Death is Not the End
Cyclops was first shown alive in the final panel of Extermination #5 after Kid Cable successfully sent the Original Five back to their timeline. This issue fills the how, why, and what happened to bring a dead man back to life. Using the entire timeline as his office, Kid Cable pinpoints a key moment in Cyclops’ life as the key to reviving his father. Several stylized pages follow – tinted, inked, and penciled in an impressive homage to the Golden Age style of early X-Men comics. During one of his “off-days,” Cyclops saves the life of a research student under attack from a giant robot controlled by deranged technology professor who loses his job. Thankful, the student promises to do whatever he can for Cyclops to repay him. Kid Cable visits the man in the future, forcing him to make good on his deal by making a Phoenix Cage small enough to use enough Phoenix force to bring someone back to life. Kid Cable gives him two years to complete the project. When it works, Kid Cable keeps his locked away until “the time is right.” That time is apparently now.

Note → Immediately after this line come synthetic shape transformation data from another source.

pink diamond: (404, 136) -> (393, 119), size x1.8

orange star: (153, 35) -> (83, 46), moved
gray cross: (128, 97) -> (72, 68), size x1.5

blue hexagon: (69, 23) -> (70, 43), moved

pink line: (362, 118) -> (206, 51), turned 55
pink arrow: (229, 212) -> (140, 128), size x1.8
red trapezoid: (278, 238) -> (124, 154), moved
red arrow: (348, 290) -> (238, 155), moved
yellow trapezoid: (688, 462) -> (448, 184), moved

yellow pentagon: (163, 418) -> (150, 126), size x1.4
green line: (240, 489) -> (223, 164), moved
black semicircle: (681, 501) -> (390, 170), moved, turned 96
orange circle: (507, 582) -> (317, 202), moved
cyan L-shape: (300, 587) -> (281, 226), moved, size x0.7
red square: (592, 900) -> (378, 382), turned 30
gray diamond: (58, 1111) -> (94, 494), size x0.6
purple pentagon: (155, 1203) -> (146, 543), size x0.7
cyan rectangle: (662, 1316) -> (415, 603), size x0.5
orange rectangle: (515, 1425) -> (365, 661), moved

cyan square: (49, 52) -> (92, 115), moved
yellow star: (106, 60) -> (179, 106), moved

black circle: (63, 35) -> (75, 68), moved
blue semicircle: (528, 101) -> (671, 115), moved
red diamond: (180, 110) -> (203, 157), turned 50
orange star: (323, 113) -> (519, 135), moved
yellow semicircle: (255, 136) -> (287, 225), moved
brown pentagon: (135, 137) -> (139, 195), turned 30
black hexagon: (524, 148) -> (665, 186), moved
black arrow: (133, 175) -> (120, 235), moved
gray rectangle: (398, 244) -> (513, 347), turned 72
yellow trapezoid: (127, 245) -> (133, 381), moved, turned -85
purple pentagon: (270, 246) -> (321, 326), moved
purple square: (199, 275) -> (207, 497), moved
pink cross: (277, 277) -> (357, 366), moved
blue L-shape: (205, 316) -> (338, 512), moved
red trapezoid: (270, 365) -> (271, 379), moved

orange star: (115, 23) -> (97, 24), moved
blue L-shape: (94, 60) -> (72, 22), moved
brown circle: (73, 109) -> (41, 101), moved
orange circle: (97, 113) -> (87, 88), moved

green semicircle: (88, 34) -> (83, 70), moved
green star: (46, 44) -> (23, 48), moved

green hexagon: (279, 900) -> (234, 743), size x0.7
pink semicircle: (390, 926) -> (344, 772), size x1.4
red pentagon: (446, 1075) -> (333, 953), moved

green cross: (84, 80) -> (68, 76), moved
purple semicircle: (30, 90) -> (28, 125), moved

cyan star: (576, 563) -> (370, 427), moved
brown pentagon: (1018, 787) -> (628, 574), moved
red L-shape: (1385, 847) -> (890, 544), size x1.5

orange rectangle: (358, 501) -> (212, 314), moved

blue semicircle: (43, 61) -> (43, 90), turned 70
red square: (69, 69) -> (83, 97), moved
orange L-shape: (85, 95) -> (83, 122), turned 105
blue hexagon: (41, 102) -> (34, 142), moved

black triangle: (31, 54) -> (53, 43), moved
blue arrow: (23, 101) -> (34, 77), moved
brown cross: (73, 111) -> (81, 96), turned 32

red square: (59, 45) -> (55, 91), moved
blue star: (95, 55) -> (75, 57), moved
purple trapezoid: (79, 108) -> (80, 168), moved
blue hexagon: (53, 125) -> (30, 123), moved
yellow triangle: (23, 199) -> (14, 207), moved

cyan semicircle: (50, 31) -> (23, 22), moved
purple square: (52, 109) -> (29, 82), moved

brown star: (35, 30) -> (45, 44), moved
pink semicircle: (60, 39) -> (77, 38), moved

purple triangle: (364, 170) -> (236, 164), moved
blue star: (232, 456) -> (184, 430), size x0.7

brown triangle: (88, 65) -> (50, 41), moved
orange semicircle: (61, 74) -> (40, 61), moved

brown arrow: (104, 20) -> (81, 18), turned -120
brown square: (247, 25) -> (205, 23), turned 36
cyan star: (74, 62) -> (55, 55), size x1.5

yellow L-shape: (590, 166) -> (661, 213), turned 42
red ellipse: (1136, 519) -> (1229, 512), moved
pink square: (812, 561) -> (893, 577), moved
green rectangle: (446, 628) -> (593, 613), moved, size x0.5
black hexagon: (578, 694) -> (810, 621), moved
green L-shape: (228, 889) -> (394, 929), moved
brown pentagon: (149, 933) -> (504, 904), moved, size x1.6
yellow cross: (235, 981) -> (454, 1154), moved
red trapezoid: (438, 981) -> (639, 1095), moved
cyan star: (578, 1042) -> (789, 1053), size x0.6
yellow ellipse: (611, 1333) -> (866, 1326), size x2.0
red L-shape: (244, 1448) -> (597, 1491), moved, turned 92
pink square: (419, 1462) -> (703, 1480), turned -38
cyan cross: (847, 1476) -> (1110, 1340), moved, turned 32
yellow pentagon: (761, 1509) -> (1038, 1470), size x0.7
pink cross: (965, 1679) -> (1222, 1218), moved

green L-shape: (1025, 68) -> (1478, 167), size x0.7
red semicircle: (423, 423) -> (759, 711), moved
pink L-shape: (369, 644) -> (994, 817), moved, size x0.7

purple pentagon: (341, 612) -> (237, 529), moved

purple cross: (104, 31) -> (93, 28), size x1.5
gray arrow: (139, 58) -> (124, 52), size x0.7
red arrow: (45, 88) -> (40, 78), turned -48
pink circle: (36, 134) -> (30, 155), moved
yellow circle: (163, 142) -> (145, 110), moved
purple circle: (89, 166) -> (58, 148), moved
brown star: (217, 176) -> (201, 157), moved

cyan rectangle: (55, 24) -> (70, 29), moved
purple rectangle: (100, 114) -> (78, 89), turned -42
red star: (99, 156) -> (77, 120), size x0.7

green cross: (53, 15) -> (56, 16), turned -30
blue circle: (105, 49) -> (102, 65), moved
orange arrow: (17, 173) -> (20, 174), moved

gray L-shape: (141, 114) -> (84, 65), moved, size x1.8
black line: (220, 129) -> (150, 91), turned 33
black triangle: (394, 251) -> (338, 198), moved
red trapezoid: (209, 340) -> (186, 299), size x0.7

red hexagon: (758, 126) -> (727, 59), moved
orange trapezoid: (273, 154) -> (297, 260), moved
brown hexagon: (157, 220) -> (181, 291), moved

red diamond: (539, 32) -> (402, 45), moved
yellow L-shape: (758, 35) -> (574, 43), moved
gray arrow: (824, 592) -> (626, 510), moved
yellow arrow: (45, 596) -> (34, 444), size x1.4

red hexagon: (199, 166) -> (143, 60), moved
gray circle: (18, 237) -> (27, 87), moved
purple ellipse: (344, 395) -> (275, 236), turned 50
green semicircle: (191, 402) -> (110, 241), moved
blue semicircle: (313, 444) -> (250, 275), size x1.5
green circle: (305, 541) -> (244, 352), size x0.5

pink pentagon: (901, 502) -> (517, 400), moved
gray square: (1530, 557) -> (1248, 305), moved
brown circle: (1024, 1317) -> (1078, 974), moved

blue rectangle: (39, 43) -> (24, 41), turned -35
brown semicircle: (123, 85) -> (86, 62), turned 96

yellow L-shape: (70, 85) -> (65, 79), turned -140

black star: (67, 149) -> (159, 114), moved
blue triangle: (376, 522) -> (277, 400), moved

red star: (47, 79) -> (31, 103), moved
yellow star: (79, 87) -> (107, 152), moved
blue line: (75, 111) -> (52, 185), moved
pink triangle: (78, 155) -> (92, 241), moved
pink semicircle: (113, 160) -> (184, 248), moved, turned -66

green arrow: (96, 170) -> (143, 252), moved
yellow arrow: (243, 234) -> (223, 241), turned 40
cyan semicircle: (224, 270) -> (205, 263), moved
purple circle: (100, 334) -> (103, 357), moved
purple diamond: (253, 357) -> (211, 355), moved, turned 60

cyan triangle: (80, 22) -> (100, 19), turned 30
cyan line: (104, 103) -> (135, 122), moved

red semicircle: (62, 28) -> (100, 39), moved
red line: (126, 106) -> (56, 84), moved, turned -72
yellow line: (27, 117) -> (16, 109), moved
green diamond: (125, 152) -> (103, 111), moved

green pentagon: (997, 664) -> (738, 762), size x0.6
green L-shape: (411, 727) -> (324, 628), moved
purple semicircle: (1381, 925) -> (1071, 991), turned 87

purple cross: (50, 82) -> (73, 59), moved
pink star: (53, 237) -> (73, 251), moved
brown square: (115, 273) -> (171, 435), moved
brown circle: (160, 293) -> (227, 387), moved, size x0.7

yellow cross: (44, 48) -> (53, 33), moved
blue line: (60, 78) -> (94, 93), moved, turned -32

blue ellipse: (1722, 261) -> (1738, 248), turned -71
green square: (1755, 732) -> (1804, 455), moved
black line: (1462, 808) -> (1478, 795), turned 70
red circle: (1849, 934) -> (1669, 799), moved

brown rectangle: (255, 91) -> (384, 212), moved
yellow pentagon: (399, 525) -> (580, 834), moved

Just as Cyclops readies himself to rejoin the X-Men, Kid Cable presents him with a dilemma in order to see what kind of man emerged from the grave. He gives Cyclops the choice of saving the man who brought him back to life, or of joining the X-Men on a beach in B.C. to fight a battle they cannot win. Ultimately, Summers chooses to maintain the karmic circle of his connection to the stranger who saved him.
Since You’ve Been Gone . . .
Cyclops has gone through a lot in his lifetime and sacrificed even more to protect mutant-kind. He lost his parents in a plane crash (or at least he thought), grew up in an orphanage, lost his wife and soulmate three-times to death, gave up his infant son to be raised in a distant future, and those are just his normal problems. Has he always been right? Judge not lest ye be judged. Has he always protected his people? Damn right. After House of M, Cyclops took it upon himself to not just protect Xavier’s dream, be it by any means necessary. Some claim he turned toward being a villain, more along the morality of Magneto. I say Cyclops evolved into the man he was always meant to become. A real leader adapts and serves the needs of the mission and those under their care first and foremost. Even when greenlighting black-ops hit squads, Cyclops had a goal in the mind – the preservation of his people.
This annual is actually the best issue of the Uncanny X-Men revival. While the previous ten issues in the Disassembled arc carried rosters of 20+ X-Men per book, this annual feels like a breather. Focused on character and streamlined, the issue tells its story well. Visually, penciller Carlos Gomez provides dynamic, smooth, and emotive scenes that are both detailed and breathable. Brisson, as the lone writer on the book, provides a well-structured, well-paced script that ultimately brings us a to moment of ultimate letdown. While this issue of Uncanny X-Men Annual presents a really well-structured story that touches on ideas of family, fatherhood, and responsibility, the realization accepted by Cyclops at the resolution feels wrong.
The question remains – is the revived Cyclops the Cyclops we want or need right now?